C’est en particulier pour ces raisons que les éducateurs et personnels concernés ne cessent de tirer la sonnette d’alarme. En 2022, par un mouvement de grève, ils avaient voulu attirer l’attention de leurs autorités de tutelle sur un certain nombre de problèmes récurrents. Ils dénonçaient ainsi, le manque chronique d’effectifs, ciblant les 64000 postes non pourvus dans le secteur, en particulier du fait des départs à la retraite. Ils condamnaient le fait que les centres sociaux et médico-sociaux en soient réduits à faire appel à des intérimaires ou à des personnes non qualifiées. Ils attiraient l’attention sur le nombre de dossiers s’accumulant, qu’il s’avère désormais impossible de traiter dans des délais raisonnables. Enfin, ils soulignaient le manque d’attractivité de la profession, notamment du fait des bas salaires, du manque de formation et de valorisation du métier. Face à ces graves manquements, le groupe du Rassemblement National à l’Assemblée, par la voix de Laure Lavalette, avait d’ailleurs demandé la constitution d’une commission d’enquête sur les défaillances de l’aide sociale à l’enfance. Cette demande n’avait malheureusement pas été suivie d’effets
Emmanuel Macron, à l’aube de son second mandat présidentiel, avait pourtant annoncé vouloir faire « de la protection de l’enfance une cause majeure de son quinquennat ». Promesse oubliée semble-t-il, puisque force est de constater que rien n’a encore été fait pour venir au secours de notre jeunesse en danger. Pourtant, devant l’ampleur de la tâche et l’urgence qu’il y a à réformer la protection de l’enfance, il semble en effet plus que jamais indispensable que l’Etat reprenne la main et se porte garant de cette politique importante pour notre pays. Pour sortir du « déni » dénoncé par le juge Durant, il est en effet nécessaire que la protection de la jeunesse devienne une grande cause nationale. Il convient qu’une réflexion puissante et constructive soit menée afin qu’une ligne politique à long terme soit envisagée et mise en œuvre. Si le pilotage départemental ne semble pas devoir être remis en question, il faut néanmoins que les disparités évoquées entre les départements soient compensées par l’Etat et que la politique publique suivie en la matière soit harmonisée et supervisée au niveau national.
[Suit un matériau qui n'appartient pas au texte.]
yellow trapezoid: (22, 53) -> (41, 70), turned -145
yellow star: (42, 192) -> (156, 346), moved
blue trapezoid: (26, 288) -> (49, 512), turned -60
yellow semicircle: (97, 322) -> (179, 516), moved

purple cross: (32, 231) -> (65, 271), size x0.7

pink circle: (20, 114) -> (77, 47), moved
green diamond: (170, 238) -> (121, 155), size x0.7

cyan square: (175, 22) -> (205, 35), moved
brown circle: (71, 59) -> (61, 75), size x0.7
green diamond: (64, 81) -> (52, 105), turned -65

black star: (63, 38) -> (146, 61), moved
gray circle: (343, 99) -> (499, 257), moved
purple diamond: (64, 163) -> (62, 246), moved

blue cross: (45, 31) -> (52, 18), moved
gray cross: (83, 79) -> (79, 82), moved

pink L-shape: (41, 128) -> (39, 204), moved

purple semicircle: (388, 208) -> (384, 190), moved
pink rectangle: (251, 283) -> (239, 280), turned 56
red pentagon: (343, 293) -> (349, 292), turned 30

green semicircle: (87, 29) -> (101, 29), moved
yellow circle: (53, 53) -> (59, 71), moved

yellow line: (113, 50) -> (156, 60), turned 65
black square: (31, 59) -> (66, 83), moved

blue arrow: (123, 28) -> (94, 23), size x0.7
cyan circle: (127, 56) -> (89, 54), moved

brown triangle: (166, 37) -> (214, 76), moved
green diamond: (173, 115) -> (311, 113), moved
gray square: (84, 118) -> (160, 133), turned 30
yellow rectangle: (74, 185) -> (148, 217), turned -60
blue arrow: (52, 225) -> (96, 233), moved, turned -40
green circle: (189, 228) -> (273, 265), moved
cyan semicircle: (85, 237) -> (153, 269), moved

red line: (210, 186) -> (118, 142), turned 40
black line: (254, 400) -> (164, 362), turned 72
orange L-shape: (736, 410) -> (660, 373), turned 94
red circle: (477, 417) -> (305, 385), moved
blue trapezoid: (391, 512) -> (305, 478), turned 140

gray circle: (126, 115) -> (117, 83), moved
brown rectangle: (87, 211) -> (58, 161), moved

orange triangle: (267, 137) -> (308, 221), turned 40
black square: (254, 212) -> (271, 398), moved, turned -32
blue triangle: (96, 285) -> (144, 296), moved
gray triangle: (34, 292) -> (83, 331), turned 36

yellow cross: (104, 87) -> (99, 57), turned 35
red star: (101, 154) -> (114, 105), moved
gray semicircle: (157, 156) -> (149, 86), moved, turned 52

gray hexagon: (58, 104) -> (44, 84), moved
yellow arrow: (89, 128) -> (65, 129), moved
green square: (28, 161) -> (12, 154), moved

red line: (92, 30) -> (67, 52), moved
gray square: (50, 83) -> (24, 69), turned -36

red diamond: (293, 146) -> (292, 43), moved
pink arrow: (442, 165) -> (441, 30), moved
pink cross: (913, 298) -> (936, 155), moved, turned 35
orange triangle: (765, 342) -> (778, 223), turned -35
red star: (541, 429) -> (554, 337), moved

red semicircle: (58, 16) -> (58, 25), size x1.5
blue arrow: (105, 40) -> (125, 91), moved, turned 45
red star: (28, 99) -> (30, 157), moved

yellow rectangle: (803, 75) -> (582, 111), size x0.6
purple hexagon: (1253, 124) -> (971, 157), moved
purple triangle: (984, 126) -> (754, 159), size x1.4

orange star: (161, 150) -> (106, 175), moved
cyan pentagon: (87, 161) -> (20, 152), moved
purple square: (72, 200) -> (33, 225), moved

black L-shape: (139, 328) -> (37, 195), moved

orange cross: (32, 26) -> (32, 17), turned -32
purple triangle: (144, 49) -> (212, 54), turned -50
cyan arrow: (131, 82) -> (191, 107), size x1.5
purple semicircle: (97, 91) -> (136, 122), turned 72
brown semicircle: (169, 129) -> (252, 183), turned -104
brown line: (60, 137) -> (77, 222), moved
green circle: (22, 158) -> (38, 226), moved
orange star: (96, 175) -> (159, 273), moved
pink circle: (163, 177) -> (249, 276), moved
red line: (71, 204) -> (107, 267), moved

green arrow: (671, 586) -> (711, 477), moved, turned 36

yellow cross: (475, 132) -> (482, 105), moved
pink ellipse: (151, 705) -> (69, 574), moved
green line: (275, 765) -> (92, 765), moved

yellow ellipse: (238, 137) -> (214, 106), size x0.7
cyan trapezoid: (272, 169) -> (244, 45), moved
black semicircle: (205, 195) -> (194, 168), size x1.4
C’est ainsi et sans doute dans ce but qu’en mars 2022, « dénonçant un angle mort de la société » Marine Le Pen, à l’occasion d’une interview donnée au journal Femmes actuelles, a annoncé que lorsqu’elle parviendra au pouvoir, elle créera un ministère de la protection de l’enfance. Bien entendu, il sera nécessaire de répondre aux attentes des professionnels concernés. Le recrutement, la formation, la rémunération et la valorisation du métier devront faire l’objet d’un vaste plan de modernisation et d’adaptation à cette question fondamentale qu’est celle de la protection et de l’avenir de la jeunesse française.